The contemplative tradition of our Faith, as articulated by saints and mystics down through the centuries, assures us that in the quiet of meditation, as we let go of our thoughts, we begin to encounter that which lies beneath – we begin to apprehend the deep, mysterious silence beneath the noise. I deliberately use the word apprehend rather than comprehend because we never fully understand it. And, what is it that we apprehend? We apprehend that we are loved and have always been loved by God – not for our talents or our achievements, not for our ego or our performance – but that we are loved for who we truly are, that we were created as love by Love and remain intimately connected to the ground of all being. We discover, as Thomas Merton described it, that “underlying the subjective experience of the individual self there is an immediate experience of being… [which] is totally different from the experience of self-consciousness”. Merton described this discovery, this growing awareness, as the discovery of our true-self, which is love.

This kind of knowing is experiential knowing, it is trans-rational spiritual knowing that arises from personal spiritual experience. And, because the Church doesn’t often talk about personal spiritual experience, we may not have the capacity to recognise it when it happens. So it is important that we create opportunities for contemplative practices and also occasions for exploring them in light of contemplative writings, scripture and tradition. Christian Meditation Ireland does this on a regular basis.

For centuries, the word sin has been associated with personal wrongdoing, with individual moral unworthiness – in other words, in terms of personal transgression.
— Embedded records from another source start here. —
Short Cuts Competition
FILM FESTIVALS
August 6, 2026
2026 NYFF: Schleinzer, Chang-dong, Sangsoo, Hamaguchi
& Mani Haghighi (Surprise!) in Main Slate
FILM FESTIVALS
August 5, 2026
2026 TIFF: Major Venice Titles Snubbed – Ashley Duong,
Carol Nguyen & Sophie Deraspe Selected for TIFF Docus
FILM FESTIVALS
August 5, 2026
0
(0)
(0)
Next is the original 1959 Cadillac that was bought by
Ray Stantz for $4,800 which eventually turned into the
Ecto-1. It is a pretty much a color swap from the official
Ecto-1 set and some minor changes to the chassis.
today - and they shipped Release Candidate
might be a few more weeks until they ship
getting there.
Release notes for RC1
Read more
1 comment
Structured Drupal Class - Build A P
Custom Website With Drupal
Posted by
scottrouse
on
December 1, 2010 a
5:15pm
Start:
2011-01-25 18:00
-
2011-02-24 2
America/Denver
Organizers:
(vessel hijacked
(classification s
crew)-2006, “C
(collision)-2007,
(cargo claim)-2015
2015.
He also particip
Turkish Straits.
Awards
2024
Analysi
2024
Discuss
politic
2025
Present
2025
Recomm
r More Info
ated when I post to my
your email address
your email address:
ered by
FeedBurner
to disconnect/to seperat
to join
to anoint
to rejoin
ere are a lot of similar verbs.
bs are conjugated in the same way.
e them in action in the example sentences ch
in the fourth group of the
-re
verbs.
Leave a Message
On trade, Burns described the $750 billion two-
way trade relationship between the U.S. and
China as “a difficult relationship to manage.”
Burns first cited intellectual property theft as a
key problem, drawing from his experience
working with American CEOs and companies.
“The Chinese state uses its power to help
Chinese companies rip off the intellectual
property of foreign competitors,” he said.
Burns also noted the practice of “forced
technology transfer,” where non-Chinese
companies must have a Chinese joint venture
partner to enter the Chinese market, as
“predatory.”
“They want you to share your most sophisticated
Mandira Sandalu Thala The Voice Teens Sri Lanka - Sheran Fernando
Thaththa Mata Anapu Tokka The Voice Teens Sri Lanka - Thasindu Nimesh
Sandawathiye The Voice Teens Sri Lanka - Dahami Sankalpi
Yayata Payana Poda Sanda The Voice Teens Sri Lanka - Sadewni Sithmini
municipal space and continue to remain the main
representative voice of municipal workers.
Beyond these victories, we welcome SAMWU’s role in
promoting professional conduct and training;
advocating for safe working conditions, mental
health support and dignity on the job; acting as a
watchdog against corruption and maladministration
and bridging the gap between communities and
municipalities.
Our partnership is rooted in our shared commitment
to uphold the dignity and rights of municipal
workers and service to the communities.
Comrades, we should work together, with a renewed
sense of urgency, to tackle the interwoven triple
But, from a contemplative perspective, sin is grounded in the illusion that we are separate, not that we need to be saved because of what has been conceived as ‘original sin’. We do need to be saved, but what we need to be saved from is that foundational illusion of separateness because when that fundamental untruth guides us, our actions become grounded in the egoic desire for power, prestige and possessions.

What most people understand by sin is, of course, a consequence of that illusion. From a contemplative perspective, the essence of the Good News of the Gospels is this revelation of who we already are. The Gospel message then, is not about atonement for sin, but about ‘at-one-ment’, about shattering the illusion of separation and living life from that new perspective. This may be a reframing of the concept of sin from the traditional approach but it does not ignore, downplay or deny sin.


Nor is there anything in this perspective that reduces Jesus to a Buddha-like figure or sees him merely as a teacher of spiritual enlightenment. As Christians we believe in a Trinitarian God. John Main taught that when we come into the silence of meditation we enter the flow of love between the Father and Son and he described that flow as the Spirit. Christian meditation is grounded in this understanding and our intention in meditation is to leave ourselves open to such a graced encounter so that it transforms us; so that we might see and help others to realise that, as Thomas Merton described it: “We are living in a world that is absolutely transparent and God is shining through it all the time.”

Meditation is not a practice for personal salvation, but for awakening fully to the God-filled present moment. As we come to appreciate the truth that the Spirit dwells within us, we find we are no longer motivated by any outside reward or punishment but our motivation and compassion come from the knowledge that we are participating in the mystery itself. Hopefully, we find we no longer engage in mere rule-following behaviour; instead, it is our awareness of our actual identity in God that drives our actions so that we become truly responsive. As meditation transforms our relationship with the divine, we find ourselves naturally drawn to live our lives out of that understanding, informed by the spirit within us growing ever more in harmony with the Holy Spirit.

The fruit of meditation is contemplative, compassionate action in the world. As John Main wrote: “The all-important aim in Christian meditation is to allow God’s mysterious and silent presence within us to become more and more not only a reality, but the reality in our lives; to let it become that reality which gives meaning, shape and purpose to everything we do, to everything we are.”